In U.S. Senate, Yale scholarship gets a public hearing
At a recent hearing of the U.S. Senate’s Finance Committee, Sen. Ron Wyden asked Yale health economist Zack Cooper for his insights into how hospital mergers affect the country’s workforce.
“It strikes me that, for workers, consolidation can mean layoffs go up and wages go down,” said Wyden, a Democrat from Oregon and the committee’s chair. “Is that consistent with some of what you’re seeing in your research?”
Cooper, whose current work explores how the U.S. health-care system impacts the wider economy and economic opportunity for American families, told Wyden that hospital mergers affect workers both within and outside the health sector. They can allow hospitals to raise their prices, increasing insurance premiums, which leads to higher costs for employers responsible for providing their employees with health coverage, he said.
“In the presence of employer-sponsored health insurance, it just makes retaining workers more costly for firms,” said Cooper, associate faculty director at Yale’s Tobin Center for Economic Policy, who testified as part of a five-member panel composed of policy researchers and health care executives. “And when you make retaining workers outside the health sector more costly, what happens [is] they lay off workers.”

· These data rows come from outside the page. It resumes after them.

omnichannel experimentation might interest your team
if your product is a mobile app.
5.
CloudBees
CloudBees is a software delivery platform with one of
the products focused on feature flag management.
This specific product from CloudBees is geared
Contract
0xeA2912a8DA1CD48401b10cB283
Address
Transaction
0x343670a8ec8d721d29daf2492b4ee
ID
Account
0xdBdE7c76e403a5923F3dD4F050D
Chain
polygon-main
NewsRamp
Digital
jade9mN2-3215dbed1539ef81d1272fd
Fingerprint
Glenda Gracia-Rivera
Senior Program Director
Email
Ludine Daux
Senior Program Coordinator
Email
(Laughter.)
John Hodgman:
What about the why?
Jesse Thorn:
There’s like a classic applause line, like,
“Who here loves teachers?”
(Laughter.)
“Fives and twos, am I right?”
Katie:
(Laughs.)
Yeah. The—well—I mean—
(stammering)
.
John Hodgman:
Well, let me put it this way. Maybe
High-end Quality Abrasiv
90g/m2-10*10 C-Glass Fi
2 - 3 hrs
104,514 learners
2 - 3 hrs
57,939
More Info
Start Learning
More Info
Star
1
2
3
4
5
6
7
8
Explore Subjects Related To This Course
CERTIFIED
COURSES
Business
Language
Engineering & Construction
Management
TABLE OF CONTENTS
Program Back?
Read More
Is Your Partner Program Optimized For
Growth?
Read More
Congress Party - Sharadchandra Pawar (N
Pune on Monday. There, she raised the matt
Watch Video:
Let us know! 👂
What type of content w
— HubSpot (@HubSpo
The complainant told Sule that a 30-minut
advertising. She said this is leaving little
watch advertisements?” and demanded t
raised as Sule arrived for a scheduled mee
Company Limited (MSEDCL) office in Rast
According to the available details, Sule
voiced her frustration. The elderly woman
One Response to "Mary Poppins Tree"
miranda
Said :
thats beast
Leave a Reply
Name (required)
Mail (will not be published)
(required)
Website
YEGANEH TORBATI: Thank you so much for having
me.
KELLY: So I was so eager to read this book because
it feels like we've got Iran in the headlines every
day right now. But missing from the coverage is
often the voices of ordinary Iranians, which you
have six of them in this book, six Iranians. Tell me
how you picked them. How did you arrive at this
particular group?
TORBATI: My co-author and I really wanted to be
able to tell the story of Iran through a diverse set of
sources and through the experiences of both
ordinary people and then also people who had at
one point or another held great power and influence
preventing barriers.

And research shows that layoffs harm people’s health, he said, citing research showing that 1 in 400 people who lose their jobs die within a year.
“What really scares me and has been eye-opening over the last couple years when I’ve been looking at this is the health consequences of job separations,” said Cooper, an associate professor of health policy at Yale School of Public Health and of economics in Yale’s Faculty of Arts and Sciences. “[Layoffs] can be fundamentally devastating to your health.”
Throughout the June 8 hearing, Cooper walked senators from both parties through the latest and best academic research on the consequences of hospital mergers, other consolidation in the health-care sector, and rising health spending. The opportunity to share these findings with lawmakers embodies the Tobin Center’s mission to not only produce world-class, data-driven research on policy-relevant issues, but also to expand the impact of that work by regularly engaging with policymakers at the local, state, and federal levels.
And it is evidence that the center’s efforts to engage directly with lawmakers is paying off.
Last year, the center hired Elizabeth (Liz) Jurinka, a health policy expert and former special assistant to President Biden, to help shape and advance its engagement with policymakers on issues relating to health care. To that end, the center is also currently working with administrators of Connecticut’s Medicaid program to use data-driven research to strengthen the state’s public health care system.
Previously, the center supported research by Cooper and Fiona Scott Morton, the Theodore Nierenberg Professor of Economics at the Yale School of Management, which showed that about 20% of patients nationwide who received care at hospitals within their insurance networks were being slammed with unexpected and often exorbitant medical bills because, unbeknownst to them, they had been treated by out-of-network doctors. As a direct result of their work and subsequent engagement with policymakers, Congress passed legislation in December 2020 to protect people from surprise medical bills.
In February 2021, Cooper and Morton launched the “1% Steps for Health Care Reform Project,” which leverages research on the U.S. health system by scholars at Yale and elsewhere to provide policymakers a roadmap for lowering the cost of health care.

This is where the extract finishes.